A 5-year-old girl presented to the emergency department 5.5 h after a traumatic amputation of her right arm following a motorbike accident. The child was wearing a one-armed shirt, with the other sleeve not occupied by her arm, which became entangled in the motorbike’s wheel, causing her to be thrown to the ground and resulting in the complete amputation of her right arm. She suffered a complete transection of major neurovascular structures, fractures of the humerus and both forearm bones, along with extensive soft-tissue loss. Specifically, a transverse fracture occurred in the upper third of both forearm bones, while a spiral oblique fracture occurred in the lower third of the right humerus. The triceps brachii, biceps brachii, and brachialis muscles were torn and avulsed in an irregular manner. The radial, ulnar, and median nerves were completely contused, and the brachial artery, along with the major venous structures of the arm, was completely severed. Significant amounts of dirt and sand were embedded within the wound. The case required meticulous planning to optimize replantation success within the limited ischemic time frame.

To maximize efficiency, three surgical teams operated concurrently in two separate rooms. One team performed debridement and fracture fixation using intramedullary K-wires 1.8 mm, another team prepared vascular grafts, and the third focused on revascularization and nerve repair. We conducted a soft-tissue evaluation and observed that after debridement, the muscles retained a pink color and responded to muscle contraction with thermal stimulation. There were no signs of complete tissue damage, and after flushing the vascular lumen post-debridement, the endothelium appeared smooth and pink. Therefore, we decided to proceed with vascular revascularization with shortening and complete grafting. The nerves were severed and crushed, requiring debridement of the radial, ulnar, and median nerve stumps, followed by microsurgical repair using epineural and fascicular techniques with 8.0 nylon sutures. We sutured the muscle with Vicryl 1.0 sutures and the tendon core with nylon 3.0 sutures. Despite successful arterial and venous anastomoses, the 1st post-operative day presented a major challenge: Significant bleeding at the intramedullary nail entry point, necessitating urgent re-exploration. Careful hemostasis was achieved without compromising revascularization, demonstrating the delicate balance required in pediatric microsurgical procedures.

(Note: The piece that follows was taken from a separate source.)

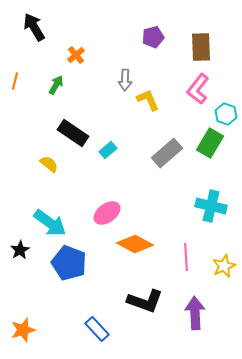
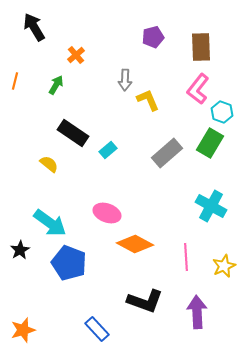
cyan hexagon: moved 4 px left, 2 px up
cyan cross: rotated 16 degrees clockwise
pink ellipse: rotated 56 degrees clockwise
purple arrow: moved 2 px right, 1 px up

We administered Unasyn 1.5 g intravenously at a dose of 200 mg/kg body weight/day, with intravenous injections every 6 h, in combination with gentamicin 0.08 g at a dose of 1.2 mg/kg/day, intramuscularly every 8 h. The wound condition was monitored daily, along with vital signs. A complete blood count was performed, which showed no signs of post-operative infection. Wound culture and sensitivity testing revealed continued susceptibility to Unasyn and gentamicin, so we decided to continue their use without switching to another antibiotic.

The patient was supported by the family in daily muscle strengthening exercises. We instructed the family to perform passive range-of-motion exercises for the baby’s shoulder, elbow, and hand, including simple exercises to assist with shoulder abduction and adduction, elbow flexion and extension, wrist flexion and extension, and finger movement. These exercises were to be repeated multiple times a day, with no limitation on the number of repetitions, with monthly radiographs to monitor bone healing during the first 3 months. Bone healing was confirmed to be complete, and all fixation devices were removed in the 8th month. Starting from the 3rd month post-surgery, the patient could flex and extend the elbow, and electromyography (EMG) showed recovery of the radial nerve. By the 4th month, wrist extension was possible. At the 12th month, the patient was able to flex the fingers, but thumb opposition had not yet been achieved [Video 1]. EMG at the 10th month indicated recovery of the median and ulnar nerves.

At the 12-month follow-up, the patient exhibited significant motor recovery, including wrist and finger extension [Table 1]. However, sensory restoration remained incomplete. This underscores the need for long-term follow-up and rehabilitation, which remains a challenge in pediatric microsurgery due to the geographical and economic barriers many families face.